Got this bike for $25.00 looks like new any info on it would be appreciated e.g. when they made them ,cost new,good or bad beginner road bike?


----------



## JCavilia (Sep 12, 2005)

*Here's a little info*

http://www.sheldonbrown.com/japan.html#kabuki

I think Bridgestone used the Kabuki name for a few years in the late 70's.


----------



## TOPTUBALLS (Jun 1, 2006)

Thanks ! Thats pretty helpful stuff I was wondering how to adjust the seat !! makes sense I would finde it here in California!!


----------



## kayakado (Aug 23, 2004)

Actually they used the Kabuki name in the early to mid-70's. I have a precursor to it. I bought it in 1968 and still ride it, although it is heavy as hell. Here is the info on mine maybe it will help with yours.

C. Ioth
I have one I have been riding for over 35 years. I only recently purchased a new bike (AL w/ carbon forks) but the Itoh is comparable in comfort. Here is the description of my bike and some of the feedback I got on it from another vintage bike forum when I asked if it was worth restoring. The frame has some rust and that is why I had decided a second road bike would be a reasonable investment as a back up. As I am getting older, I wanted a light bike that was easy to throw into the car. The Itoh is HEAVY, in a collision with a truck it would probably come out the winner. I've only replaced the seat, rear wheel, brake pads, handlebar tape, cables, tires, tubes and rear wheel over 38 years. All its other parts are original including chain etc. I wish I knew how many miles I've ridden it. I used to commute on it at one time, but it did stand unused except for vacations for many years.

My bike:
Purchased new in 1968 or 69 for wholesale price of $150, lugged steel frame, 27 1/8 rims, RD: Suntour VGT, FD: Suntour, Crank: SR Maxi Cotterless, Dura Ace Centerpull brakes, Cassette 14-38, chainring 40-50, brooks style leather seat (Trico?), Chromed forks, Chromed fittings at bottom of headset, no fenders.

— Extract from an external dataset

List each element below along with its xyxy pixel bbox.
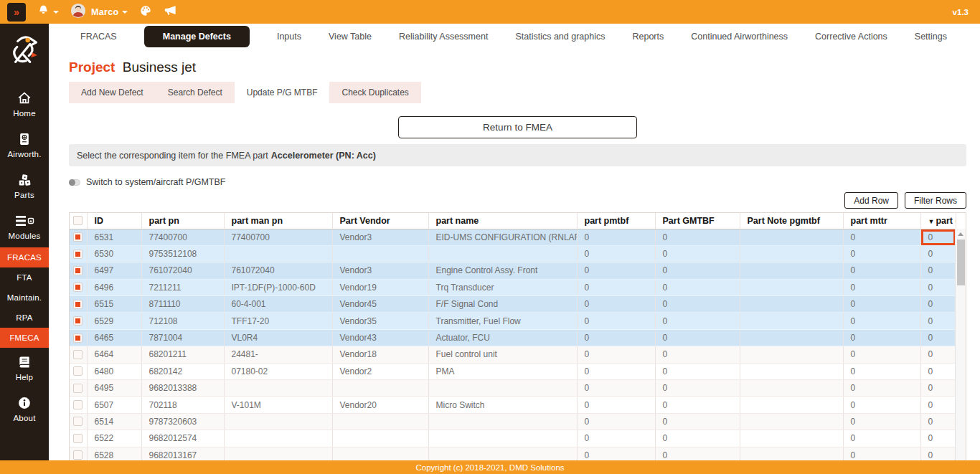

Serial #110626 (This was before they made the kabuki models)

The Feedback on the bike:
While low-end Itoh could be found in department stores, they produced a full range, including some very nice models with double butted, CrMo framesets and top line Japanese components. Your bicycle sounds like the 271/273-HSP, which was 3rd in a line-up of 6 models in the early 1970s. A lower mid-range model, the frame on this model was single-butted, high tensile steel. So it is slightly better than your typical bike boom frame, as are the components. You don't give details on the wheels, but my specs indicate aluminum rims, and large flange, alloy, QR hubs. This, plus the Maxi and VGT were certainly superior to what you were getting on the popular Peugeot U08 and Raleigh Grand Prix at the time. It's not a "crummy" bicycle and definitely better than the typical bike boom fare.


----------